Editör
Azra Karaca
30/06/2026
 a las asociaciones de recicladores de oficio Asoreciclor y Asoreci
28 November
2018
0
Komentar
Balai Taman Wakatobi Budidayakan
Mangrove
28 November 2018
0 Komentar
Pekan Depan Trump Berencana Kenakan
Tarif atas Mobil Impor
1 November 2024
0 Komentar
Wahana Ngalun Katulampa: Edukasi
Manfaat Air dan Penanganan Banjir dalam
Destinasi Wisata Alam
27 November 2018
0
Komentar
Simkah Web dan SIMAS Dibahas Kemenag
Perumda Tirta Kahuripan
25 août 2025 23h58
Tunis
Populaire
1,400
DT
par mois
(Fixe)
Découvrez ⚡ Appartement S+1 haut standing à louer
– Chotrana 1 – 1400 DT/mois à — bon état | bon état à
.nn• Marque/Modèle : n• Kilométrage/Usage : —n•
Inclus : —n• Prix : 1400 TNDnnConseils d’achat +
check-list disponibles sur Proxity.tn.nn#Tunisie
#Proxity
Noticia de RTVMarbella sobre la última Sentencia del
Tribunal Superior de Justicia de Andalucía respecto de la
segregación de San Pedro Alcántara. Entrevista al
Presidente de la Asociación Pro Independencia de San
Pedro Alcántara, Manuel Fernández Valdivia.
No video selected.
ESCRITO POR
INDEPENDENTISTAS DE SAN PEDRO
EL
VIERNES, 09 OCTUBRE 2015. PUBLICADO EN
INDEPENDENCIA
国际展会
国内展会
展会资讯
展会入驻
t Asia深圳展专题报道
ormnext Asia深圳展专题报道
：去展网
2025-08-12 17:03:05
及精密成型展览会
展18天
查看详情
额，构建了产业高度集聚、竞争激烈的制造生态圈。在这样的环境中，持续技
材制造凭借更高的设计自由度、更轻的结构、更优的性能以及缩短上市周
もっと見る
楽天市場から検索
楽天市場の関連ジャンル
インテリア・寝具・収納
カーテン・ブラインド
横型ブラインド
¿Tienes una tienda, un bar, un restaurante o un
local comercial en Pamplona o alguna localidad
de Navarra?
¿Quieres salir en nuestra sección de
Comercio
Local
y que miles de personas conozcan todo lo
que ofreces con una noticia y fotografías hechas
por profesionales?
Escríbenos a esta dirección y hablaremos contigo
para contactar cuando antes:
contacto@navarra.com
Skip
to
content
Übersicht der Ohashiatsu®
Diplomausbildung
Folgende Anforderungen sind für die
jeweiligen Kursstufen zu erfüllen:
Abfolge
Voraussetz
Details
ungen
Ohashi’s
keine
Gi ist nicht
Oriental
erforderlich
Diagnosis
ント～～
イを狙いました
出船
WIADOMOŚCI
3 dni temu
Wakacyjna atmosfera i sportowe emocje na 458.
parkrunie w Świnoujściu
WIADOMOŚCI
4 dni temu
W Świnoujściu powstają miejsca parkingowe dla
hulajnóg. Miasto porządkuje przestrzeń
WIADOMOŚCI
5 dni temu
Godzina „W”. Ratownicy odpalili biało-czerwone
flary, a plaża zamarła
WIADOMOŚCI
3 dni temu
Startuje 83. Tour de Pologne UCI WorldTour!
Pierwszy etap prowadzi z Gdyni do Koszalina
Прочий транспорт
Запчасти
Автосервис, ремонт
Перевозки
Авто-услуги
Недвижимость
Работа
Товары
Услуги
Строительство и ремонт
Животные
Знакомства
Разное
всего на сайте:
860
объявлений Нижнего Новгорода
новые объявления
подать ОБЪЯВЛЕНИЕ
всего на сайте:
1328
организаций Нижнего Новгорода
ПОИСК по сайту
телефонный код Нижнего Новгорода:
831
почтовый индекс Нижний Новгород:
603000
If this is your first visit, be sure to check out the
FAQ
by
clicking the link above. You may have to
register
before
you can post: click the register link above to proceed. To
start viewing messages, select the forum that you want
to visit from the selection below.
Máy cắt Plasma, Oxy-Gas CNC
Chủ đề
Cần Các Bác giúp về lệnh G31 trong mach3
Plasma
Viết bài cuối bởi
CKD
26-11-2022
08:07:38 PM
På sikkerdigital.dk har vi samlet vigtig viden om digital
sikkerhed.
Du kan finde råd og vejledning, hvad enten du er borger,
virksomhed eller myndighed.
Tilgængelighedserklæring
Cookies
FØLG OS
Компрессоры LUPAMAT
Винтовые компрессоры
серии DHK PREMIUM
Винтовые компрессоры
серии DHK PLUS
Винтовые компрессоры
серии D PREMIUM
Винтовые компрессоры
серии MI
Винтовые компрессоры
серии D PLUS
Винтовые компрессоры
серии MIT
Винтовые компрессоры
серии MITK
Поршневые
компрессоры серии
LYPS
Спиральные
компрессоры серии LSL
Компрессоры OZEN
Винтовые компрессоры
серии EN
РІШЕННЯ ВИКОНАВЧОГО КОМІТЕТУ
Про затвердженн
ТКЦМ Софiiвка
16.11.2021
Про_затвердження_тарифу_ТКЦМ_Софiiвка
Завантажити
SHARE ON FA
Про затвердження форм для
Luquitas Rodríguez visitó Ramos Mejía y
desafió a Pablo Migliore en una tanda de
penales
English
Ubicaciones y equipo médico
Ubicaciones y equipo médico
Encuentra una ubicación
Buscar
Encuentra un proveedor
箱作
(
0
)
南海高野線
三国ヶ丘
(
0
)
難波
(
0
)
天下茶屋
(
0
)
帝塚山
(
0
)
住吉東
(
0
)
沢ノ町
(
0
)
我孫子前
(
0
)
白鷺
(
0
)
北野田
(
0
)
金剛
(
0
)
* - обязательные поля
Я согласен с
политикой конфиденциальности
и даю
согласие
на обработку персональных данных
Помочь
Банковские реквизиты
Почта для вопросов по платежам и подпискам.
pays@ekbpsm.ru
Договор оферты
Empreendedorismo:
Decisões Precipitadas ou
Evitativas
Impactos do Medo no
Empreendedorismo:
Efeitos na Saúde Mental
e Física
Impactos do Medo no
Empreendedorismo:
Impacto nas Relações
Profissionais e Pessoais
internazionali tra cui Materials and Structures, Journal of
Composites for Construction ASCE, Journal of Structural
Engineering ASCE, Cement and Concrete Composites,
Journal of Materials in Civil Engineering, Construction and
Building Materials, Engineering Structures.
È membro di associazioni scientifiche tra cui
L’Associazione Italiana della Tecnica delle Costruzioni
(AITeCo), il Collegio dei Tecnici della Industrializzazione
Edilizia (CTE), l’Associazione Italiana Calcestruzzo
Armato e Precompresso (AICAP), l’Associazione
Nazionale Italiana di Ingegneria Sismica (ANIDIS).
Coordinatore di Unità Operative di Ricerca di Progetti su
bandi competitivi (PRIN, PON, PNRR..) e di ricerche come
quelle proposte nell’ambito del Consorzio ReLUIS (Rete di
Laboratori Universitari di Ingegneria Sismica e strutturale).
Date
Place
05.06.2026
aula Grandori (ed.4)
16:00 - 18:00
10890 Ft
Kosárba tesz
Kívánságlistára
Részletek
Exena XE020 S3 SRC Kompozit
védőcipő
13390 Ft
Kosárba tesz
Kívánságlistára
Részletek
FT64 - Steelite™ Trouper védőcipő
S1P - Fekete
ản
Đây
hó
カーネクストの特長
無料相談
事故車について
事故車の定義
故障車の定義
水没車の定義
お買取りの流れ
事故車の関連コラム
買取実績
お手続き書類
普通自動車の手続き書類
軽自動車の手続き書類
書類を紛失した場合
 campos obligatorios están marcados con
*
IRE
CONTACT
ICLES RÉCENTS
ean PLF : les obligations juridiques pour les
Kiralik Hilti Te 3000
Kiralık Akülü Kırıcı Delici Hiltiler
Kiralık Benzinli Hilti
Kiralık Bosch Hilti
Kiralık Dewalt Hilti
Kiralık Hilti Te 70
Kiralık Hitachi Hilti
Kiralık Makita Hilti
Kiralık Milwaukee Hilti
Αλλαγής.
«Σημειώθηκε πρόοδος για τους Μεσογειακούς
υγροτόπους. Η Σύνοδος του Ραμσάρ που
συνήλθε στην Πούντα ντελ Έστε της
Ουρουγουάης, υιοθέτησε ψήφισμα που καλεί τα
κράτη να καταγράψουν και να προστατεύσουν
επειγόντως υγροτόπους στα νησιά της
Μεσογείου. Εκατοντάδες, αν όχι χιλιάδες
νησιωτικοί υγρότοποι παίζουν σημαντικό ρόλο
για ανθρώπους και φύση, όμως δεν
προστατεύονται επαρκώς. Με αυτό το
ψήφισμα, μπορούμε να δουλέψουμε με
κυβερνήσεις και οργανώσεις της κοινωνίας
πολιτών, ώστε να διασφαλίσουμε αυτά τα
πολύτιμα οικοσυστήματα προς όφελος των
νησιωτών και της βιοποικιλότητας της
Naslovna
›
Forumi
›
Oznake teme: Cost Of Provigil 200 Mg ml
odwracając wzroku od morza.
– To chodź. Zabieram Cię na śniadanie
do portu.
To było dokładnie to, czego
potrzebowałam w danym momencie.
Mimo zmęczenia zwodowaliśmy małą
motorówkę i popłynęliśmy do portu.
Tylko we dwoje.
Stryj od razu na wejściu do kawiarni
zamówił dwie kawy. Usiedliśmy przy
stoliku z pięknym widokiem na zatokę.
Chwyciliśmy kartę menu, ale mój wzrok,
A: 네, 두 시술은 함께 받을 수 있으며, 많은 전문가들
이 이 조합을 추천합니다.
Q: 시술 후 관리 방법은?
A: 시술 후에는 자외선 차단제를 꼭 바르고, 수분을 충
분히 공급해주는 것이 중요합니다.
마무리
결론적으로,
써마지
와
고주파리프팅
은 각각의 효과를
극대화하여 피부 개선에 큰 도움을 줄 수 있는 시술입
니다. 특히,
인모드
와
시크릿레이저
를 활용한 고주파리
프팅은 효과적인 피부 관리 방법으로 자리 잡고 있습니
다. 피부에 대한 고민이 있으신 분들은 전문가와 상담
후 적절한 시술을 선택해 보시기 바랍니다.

════

### Exercise objective:
Take the listing above and repeat exactly the lines from the one containing "1 November 2024" through the one containing "Découvrez ⚡ Appartement", both included.

### Completed exercise:
1 November 2024
0 Komentar
Wahana Ngalun Katulampa: Edukasi
Manfaat Air dan Penanganan Banjir dalam
Destinasi Wisata Alam
27 November 2018
0
Komentar
Simkah Web dan SIMAS Dibahas Kemenag
Perumda Tirta Kahuripan
25 août 2025 23h58
Tunis
Populaire
1,400
DT
par mois
(Fixe)
Découvrez ⚡ Appartement S+1 haut standing à louer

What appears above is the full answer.